Aide-toi, le ciel t’aidera de François Dupeyron *
Dans ce film, François Dupeyron s’attache au quotidien d’une famille africaine de banlieue – avec tous les écueils à éviter, clichés et bons sentiments; et il s’en sort assez bien ! Le film est très touchant d’humanité. Sonia, le personnage principal, mère courage qui essaye de croire que tout finit par s’arranger, est universelle. Et pourtant, bien africaine par cette espèce de joie de vivre qui la fait survivre, envers et contre tout. Et que dire de Claude Rich effrayant en petit vieux, serviable par désœuvrement. Voir le distingué Claude Rich incarner ce méchant vieillard négligé, le cheveu sale, chaussonant en marcel douteux, couvant la belle Sonia d’un œil salace -c’est carrément inattendu ! Qui eut cru qu’au crépuscule de sa carrière il se risquerait dans un rôle si éloigné de lui-même, et avec tant de bonheur ?! Félicité Wouassi est, quant à elle, formidable de justesse dans le rôle de Sonia.
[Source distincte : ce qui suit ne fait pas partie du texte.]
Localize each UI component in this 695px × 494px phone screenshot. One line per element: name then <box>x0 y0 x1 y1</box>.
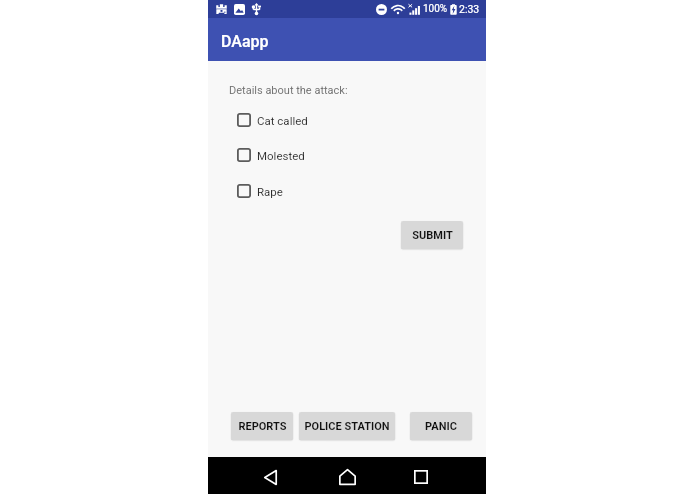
button[interactable]: Recents <box>397 458 445 494</box>
staticText: Rape <box>257 185 283 198</box>
button[interactable]: SUBMIT <box>401 221 463 249</box>
button[interactable]: POLICE STATION <box>299 412 395 440</box>
staticText: SUBMIT <box>412 229 453 242</box>
button[interactable]: REPORTS <box>231 412 293 440</box>
staticText: 2:33 <box>459 3 480 15</box>
staticText: DAapp <box>221 32 269 51</box>
staticText: Details about the attack: <box>229 84 348 97</box>
staticText: PANIC <box>425 420 457 433</box>
button[interactable]: PANIC <box>410 412 472 440</box>
button[interactable]: Rape <box>237 184 283 198</box>
button[interactable]: Home <box>323 458 371 494</box>
staticText: Molested <box>257 149 305 162</box>
staticText: REPORTS <box>238 420 287 433</box>
button[interactable]: Cat called <box>237 113 308 127</box>
staticText: 100% <box>423 3 448 15</box>
button[interactable]: Back <box>246 459 294 494</box>
staticText: Cat called <box>257 114 308 127</box>
staticText: POLICE STATION <box>304 420 390 433</box>
button[interactable]: Molested <box>237 148 305 162</box>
Ce petit milieu est décrit avec beaucoup de tendresse et d’humilité. En bref, un petit film sans prétention mais qui fait mouche, touchant, tendre, plein d’espoir et de vie.

Moyen

Mensonges_d__tat duchess

Mensonges d’Etat de Ridley Scott
Ridely Scott a alterné bons films et films de merde tout au long de sa carrière. Tony Scott, son frangin, a fait des films qui resteront peut-être moins dans les annales que ceux de son frère, mais ceux-ci (enfin surtout les derniers) ont un style très particulier (même si, pas mal piqué par la suite par d’autres). « Mensonges d’Etat » (encore une superbe traduction d’abrutis s’occupant de la promo française, c’est « Body of Lies » en V.O) est filmé comme un film de Tony. Caméra à l’épaule, plans très rapides, de belles couleurs : du « Man on fire » en moins énervé et plus politique. Là où l’on était en droit d’attendre, vu le titre, une analyse un peu intelligente des enjeux géopolitiques issus de la mauvaise l’administration américaine au Moyen-Orient, on n’a qu’un thriller d’espionnage, qu’on suit sans ennui… pour peu qu’on ait le goût de ce genre d’intrigue et du monde paranoïaque (télé-surveillance, toute puissance du net, etc.) qui triomphe sur les écrans depuis « 24h Chrono ». Quelques points positifs tout de même: certaines scènes sont très efficaces et rythmées, et DiCaprio et Crowe sont plutôt convaincants; mais au final, on ne peut pas s’empêcher de sortir de la salle en se disant: « Tout ça, pour… ça ?! ».

The Duchess de Saul Dibb
Il faut aimer sans réserve les mélos historiques ultra-classiques dans de somptueux décors pour apprécier pleinement cette super production britannique, retraçant les affres et les humiliations subis par la duchesse de Devonshire mal mariée à un grand aristocrate méprisable et odieux. Keira Knightley, en jeune femme insoumise aux règles de la haute société anglaise de l’époque, et Ralph Fiennes en mari abusant de son pouvoir, se livrent à un affrontement cynique et plein de rebondissements. Dommage que la mise en scène ait été confiée à un honnête tâcheron, qui n’a guère le sens du rythme et de la tension dramatique. Le beau visage de Keira, qui peine à convaincre dans ce film, n’est pas un alibi suffisant pour nous infliger d’interminables gros plans saturés par un fond musical sirupeux et envahissant !

Pas du tout

Max_Payne MHMB

Max Payne de John Moore
Ce film est une daube de l’extrême. Pas une seule scène n’est potable, tout est absurde, creux, sans intérêt. Mais vraiment sans intérêt, parce qu’on se fout complètement du devenir du héros fade et gris, inexploité, inutile. Bravo à Mark Walberg pour sa monoexpression (il faut tenir) et ses 4 syllabes durant tout le film, bravo pour ce scénario effleuré (mais nul de toute façon), une vague histoire de meurtre, de trafic de super drogue et de trahison téléphonée 6 ans à l’avance… « Max Payne » est donc un navet sans retour, très mal écrit, mis en scène par un manchot qui semble se croire doué au vu de tous les effets aussi vains que peu stylés qu’il tente; jamais crédible grâce à un casting laborieux; jamais divertissant et la plupart du temps ennuyeux à mourir. A éviter !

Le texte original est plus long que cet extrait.